> _TASK ITEM_: Show all lines containing "Viña" from the data below.

=-=-=

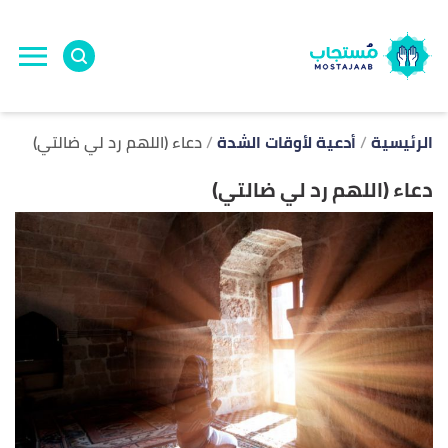
ا
إ
ا
الرئيسية
أدعية لأوقات الشدة
دعاء (اللهم رد لي ضالتي)
دعاء (اللهم رد لي ضالتي)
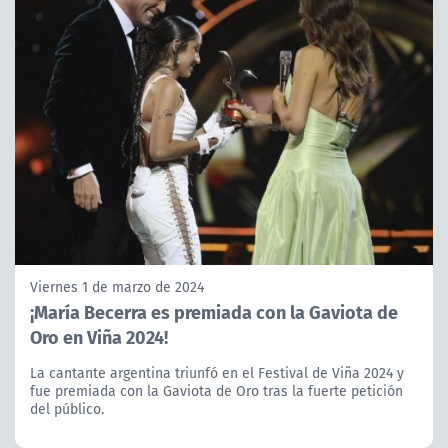
Viernes 1 de marzo de 2024
¡María Becerra es premiada con la Gaviota de
Oro en Viña 2024!
La cantante argentina triunfó en el Festival de Viña 2024 y
fue premiada con la Gaviota de Oro tras la fuerte petición
del público.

=-=-=

> _TASK SOLUTION_:
Oro en Viña 2024!
La cantante argentina triunfó en el Festival de Viña 2024 y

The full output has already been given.